● How to complete this task
Set down the data that follows, exactly and completely.
++++++++++++++++++++
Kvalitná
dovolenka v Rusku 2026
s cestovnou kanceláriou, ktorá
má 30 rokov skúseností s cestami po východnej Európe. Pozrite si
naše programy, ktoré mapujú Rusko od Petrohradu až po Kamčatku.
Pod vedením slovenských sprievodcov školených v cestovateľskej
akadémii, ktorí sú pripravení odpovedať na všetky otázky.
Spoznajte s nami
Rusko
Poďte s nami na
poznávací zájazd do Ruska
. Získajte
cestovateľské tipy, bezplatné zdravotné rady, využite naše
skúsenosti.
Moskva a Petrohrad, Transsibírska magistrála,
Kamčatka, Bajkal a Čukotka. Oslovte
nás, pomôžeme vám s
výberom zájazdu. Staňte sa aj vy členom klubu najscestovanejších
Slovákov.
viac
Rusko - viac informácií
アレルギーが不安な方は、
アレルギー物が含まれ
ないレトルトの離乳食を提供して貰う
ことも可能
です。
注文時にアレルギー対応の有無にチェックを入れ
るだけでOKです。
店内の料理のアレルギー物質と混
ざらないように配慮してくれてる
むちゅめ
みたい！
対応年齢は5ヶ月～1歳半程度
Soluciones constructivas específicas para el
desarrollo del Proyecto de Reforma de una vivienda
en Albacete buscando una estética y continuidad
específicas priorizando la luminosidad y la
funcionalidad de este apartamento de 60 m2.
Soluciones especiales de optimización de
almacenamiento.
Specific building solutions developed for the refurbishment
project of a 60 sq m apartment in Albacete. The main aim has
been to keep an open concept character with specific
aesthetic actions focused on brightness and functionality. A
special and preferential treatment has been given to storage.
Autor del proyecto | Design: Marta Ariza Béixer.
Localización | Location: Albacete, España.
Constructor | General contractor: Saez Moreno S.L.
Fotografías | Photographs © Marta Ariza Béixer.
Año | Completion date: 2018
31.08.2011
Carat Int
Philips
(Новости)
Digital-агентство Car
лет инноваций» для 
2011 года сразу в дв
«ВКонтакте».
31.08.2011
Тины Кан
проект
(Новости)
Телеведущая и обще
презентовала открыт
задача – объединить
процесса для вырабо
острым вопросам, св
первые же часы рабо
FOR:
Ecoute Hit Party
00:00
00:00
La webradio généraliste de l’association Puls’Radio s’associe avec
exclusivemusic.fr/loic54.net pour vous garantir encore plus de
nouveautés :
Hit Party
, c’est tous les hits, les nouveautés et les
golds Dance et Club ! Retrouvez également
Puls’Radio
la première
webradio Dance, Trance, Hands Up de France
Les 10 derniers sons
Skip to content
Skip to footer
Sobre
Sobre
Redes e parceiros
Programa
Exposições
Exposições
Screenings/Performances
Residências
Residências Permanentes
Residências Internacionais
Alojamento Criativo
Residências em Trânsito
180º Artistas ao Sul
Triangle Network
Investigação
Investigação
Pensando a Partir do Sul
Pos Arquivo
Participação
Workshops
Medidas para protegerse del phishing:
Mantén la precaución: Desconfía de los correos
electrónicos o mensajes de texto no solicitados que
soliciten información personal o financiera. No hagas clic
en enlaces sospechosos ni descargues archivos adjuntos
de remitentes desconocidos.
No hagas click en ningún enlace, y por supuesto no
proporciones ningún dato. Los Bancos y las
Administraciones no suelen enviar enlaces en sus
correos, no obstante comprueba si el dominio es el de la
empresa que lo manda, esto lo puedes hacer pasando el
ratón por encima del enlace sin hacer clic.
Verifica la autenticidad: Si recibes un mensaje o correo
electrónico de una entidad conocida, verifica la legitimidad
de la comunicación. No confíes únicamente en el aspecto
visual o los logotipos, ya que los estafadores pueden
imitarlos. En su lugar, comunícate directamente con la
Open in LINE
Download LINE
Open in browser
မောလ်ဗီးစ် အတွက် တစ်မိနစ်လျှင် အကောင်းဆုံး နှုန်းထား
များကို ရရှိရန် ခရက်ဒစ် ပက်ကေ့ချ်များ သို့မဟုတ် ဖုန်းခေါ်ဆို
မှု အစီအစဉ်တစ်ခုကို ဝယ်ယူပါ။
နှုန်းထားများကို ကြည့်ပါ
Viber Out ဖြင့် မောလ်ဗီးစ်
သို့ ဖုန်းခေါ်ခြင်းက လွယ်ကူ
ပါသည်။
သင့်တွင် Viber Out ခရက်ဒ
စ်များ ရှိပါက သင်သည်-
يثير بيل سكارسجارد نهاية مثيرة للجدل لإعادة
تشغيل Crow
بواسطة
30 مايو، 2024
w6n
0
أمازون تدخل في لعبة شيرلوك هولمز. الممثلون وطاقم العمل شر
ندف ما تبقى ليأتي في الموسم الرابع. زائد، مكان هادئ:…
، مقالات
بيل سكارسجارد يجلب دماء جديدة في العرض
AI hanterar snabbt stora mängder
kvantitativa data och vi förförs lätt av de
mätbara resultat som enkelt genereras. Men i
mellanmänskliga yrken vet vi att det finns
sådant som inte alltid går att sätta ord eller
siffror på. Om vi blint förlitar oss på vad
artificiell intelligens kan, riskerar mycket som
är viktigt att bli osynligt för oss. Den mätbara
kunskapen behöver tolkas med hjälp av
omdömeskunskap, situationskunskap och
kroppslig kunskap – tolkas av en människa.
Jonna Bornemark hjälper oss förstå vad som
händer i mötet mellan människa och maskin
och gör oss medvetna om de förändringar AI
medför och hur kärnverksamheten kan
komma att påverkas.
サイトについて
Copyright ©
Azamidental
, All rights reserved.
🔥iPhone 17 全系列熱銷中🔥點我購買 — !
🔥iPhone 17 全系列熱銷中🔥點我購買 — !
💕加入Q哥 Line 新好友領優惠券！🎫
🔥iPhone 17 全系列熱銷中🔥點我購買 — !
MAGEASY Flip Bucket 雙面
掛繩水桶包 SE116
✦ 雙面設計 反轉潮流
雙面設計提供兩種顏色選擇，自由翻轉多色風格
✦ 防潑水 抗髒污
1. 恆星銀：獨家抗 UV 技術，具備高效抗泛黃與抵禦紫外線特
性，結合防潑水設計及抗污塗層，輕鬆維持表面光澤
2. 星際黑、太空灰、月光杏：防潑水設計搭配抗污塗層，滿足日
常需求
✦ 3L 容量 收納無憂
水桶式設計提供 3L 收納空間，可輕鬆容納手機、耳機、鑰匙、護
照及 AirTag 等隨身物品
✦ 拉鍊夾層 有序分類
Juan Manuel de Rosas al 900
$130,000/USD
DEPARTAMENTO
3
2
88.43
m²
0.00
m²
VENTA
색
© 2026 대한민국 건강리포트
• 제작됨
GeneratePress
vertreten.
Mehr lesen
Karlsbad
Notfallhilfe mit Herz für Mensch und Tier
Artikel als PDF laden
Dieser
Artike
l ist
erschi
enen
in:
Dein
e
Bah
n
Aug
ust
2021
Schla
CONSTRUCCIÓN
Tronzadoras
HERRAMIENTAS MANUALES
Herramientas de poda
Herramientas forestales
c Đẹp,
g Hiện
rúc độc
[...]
++++++++++++++++++++
● Problem solution
Kvalitná
dovolenka v Rusku 2026
s cestovnou kanceláriou, ktorá
má 30 rokov skúseností s cestami po východnej Európe. Pozrite si
naše programy, ktoré mapujú Rusko od Petrohradu až po Kamčatku.
Pod vedením slovenských sprievodcov školených v cestovateľskej
akadémii, ktorí sú pripravení odpovedať na všetky otázky.
Spoznajte s nami
Rusko
Poďte s nami na
poznávací zájazd do Ruska
. Získajte
cestovateľské tipy, bezplatné zdravotné rady, využite naše
skúsenosti.
Moskva a Petrohrad, Transsibírska magistrála,
Kamčatka, Bajkal a Čukotka. Oslovte
nás, pomôžeme vám s
výberom zájazdu. Staňte sa aj vy členom klubu najscestovanejších
Slovákov.
viac
Rusko - viac informácií
アレルギーが不安な方は、
アレルギー物が含まれ
ないレトルトの離乳食を提供して貰う
ことも可能
です。
注文時にアレルギー対応の有無にチェックを入れ
るだけでOKです。
店内の料理のアレルギー物質と混
ざらないように配慮してくれてる
むちゅめ
みたい！
対応年齢は5ヶ月～1歳半程度
Soluciones constructivas específicas para el
desarrollo del Proyecto de Reforma de una vivienda
en Albacete buscando una estética y continuidad
específicas priorizando la luminosidad y la
funcionalidad de este apartamento de 60 m2.
Soluciones especiales de optimización de
almacenamiento.
Specific building solutions developed for the refurbishment
project of a 60 sq m apartment in Albacete. The main aim has
been to keep an open concept character with specific
aesthetic actions focused on brightness and functionality. A
special and preferential treatment has been given to storage.
Autor del proyecto | Design: Marta Ariza Béixer.
Localización | Location: Albacete, España.
Constructor | General contractor: Saez Moreno S.L.
Fotografías | Photographs © Marta Ariza Béixer.
Año | Completion date: 2018
31.08.2011
Carat Int
Philips
(Новости)
Digital-агентство Car
лет инноваций» для 
2011 года сразу в дв
«ВКонтакте».
31.08.2011
Тины Кан
проект
(Новости)
Телеведущая и обще
презентовала открыт
задача – объединить
процесса для вырабо
острым вопросам, св
первые же часы рабо
FOR:
Ecoute Hit Party
00:00
00:00
La webradio généraliste de l’association Puls’Radio s’associe avec
exclusivemusic.fr/loic54.net pour vous garantir encore plus de
nouveautés :
Hit Party
, c’est tous les hits, les nouveautés et les
golds Dance et Club ! Retrouvez également
Puls’Radio
la première
webradio Dance, Trance, Hands Up de France
Les 10 derniers sons
Skip to content
Skip to footer
Sobre
Sobre
Redes e parceiros
Programa
Exposições
Exposições
Screenings/Performances
Residências
Residências Permanentes
Residências Internacionais
Alojamento Criativo
Residências em Trânsito
180º Artistas ao Sul
Triangle Network
Investigação
Investigação
Pensando a Partir do Sul
Pos Arquivo
Participação
Workshops
Medidas para protegerse del phishing:
Mantén la precaución: Desconfía de los correos
electrónicos o mensajes de texto no solicitados que
soliciten información personal o financiera. No hagas clic
en enlaces sospechosos ni descargues archivos adjuntos
de remitentes desconocidos.
No hagas click en ningún enlace, y por supuesto no
proporciones ningún dato. Los Bancos y las
Administraciones no suelen enviar enlaces en sus
correos, no obstante comprueba si el dominio es el de la
empresa que lo manda, esto lo puedes hacer pasando el
ratón por encima del enlace sin hacer clic.
Verifica la autenticidad: Si recibes un mensaje o correo
electrónico de una entidad conocida, verifica la legitimidad
de la comunicación. No confíes únicamente en el aspecto
visual o los logotipos, ya que los estafadores pueden
imitarlos. En su lugar, comunícate directamente con la
Open in LINE
Download LINE
Open in browser
မောလ်ဗီးစ် အတွက် တစ်မိနစ်လျှင် အကောင်းဆုံး နှုန်းထား
များကို ရရှိရန် ခရက်ဒစ် ပက်ကေ့ချ်များ သို့မဟုတ် ဖုန်းခေါ်ဆို
မှု အစီအစဉ်တစ်ခုကို ဝယ်ယူပါ။
နှုန်းထားများကို ကြည့်ပါ
Viber Out ဖြင့် မောလ်ဗီးစ်
သို့ ဖုန်းခေါ်ခြင်းက လွယ်ကူ
ပါသည်။
သင့်တွင် Viber Out ခရက်ဒ
စ်များ ရှိပါက သင်သည်-
يثير بيل سكارسجارد نهاية مثيرة للجدل لإعادة
تشغيل Crow
بواسطة
30 مايو، 2024
w6n
0
أمازون تدخل في لعبة شيرلوك هولمز. الممثلون وطاقم العمل شر
ندف ما تبقى ليأتي في الموسم الرابع. زائد، مكان هادئ:…
، مقالات
بيل سكارسجارد يجلب دماء جديدة في العرض
AI hanterar snabbt stora mängder
kvantitativa data och vi förförs lätt av de
mätbara resultat som enkelt genereras. Men i
mellanmänskliga yrken vet vi att det finns
sådant som inte alltid går att sätta ord eller
siffror på. Om vi blint förlitar oss på vad
artificiell intelligens kan, riskerar mycket som
är viktigt att bli osynligt för oss. Den mätbara
kunskapen behöver tolkas med hjälp av
omdömeskunskap, situationskunskap och
kroppslig kunskap – tolkas av en människa.
Jonna Bornemark hjälper oss förstå vad som
händer i mötet mellan människa och maskin
och gör oss medvetna om de förändringar AI
medför och hur kärnverksamheten kan
komma att påverkas.
サイトについて
Copyright ©
Azamidental
, All rights reserved.
🔥iPhone 17 全系列熱銷中🔥點我購買 — !
🔥iPhone 17 全系列熱銷中🔥點我購買 — !
💕加入Q哥 Line 新好友領優惠券！🎫
🔥iPhone 17 全系列熱銷中🔥點我購買 — !
MAGEASY Flip Bucket 雙面
掛繩水桶包 SE116
✦ 雙面設計 反轉潮流
雙面設計提供兩種顏色選擇，自由翻轉多色風格
✦ 防潑水 抗髒污
1. 恆星銀：獨家抗 UV 技術，具備高效抗泛黃與抵禦紫外線特
性，結合防潑水設計及抗污塗層，輕鬆維持表面光澤
2. 星際黑、太空灰、月光杏：防潑水設計搭配抗污塗層，滿足日
常需求
✦ 3L 容量 收納無憂
水桶式設計提供 3L 收納空間，可輕鬆容納手機、耳機、鑰匙、護
照及 AirTag 等隨身物品
✦ 拉鍊夾層 有序分類
Juan Manuel de Rosas al 900
$130,000/USD
DEPARTAMENTO
3
2
88.43
m²
0.00
m²
VENTA
색
© 2026 대한민국 건강리포트
• 제작됨
GeneratePress
vertreten.
Mehr lesen
Karlsbad
Notfallhilfe mit Herz für Mensch und Tier
Artikel als PDF laden
Dieser
Artike
l ist
erschi
enen
in:
Dein
e
Bah
n
Aug
ust
2021
Schla
CONSTRUCCIÓN
Tronzadoras
HERRAMIENTAS MANUALES
Herramientas de poda
Herramientas forestales
c Đẹp,
g Hiện
rúc độc
[...]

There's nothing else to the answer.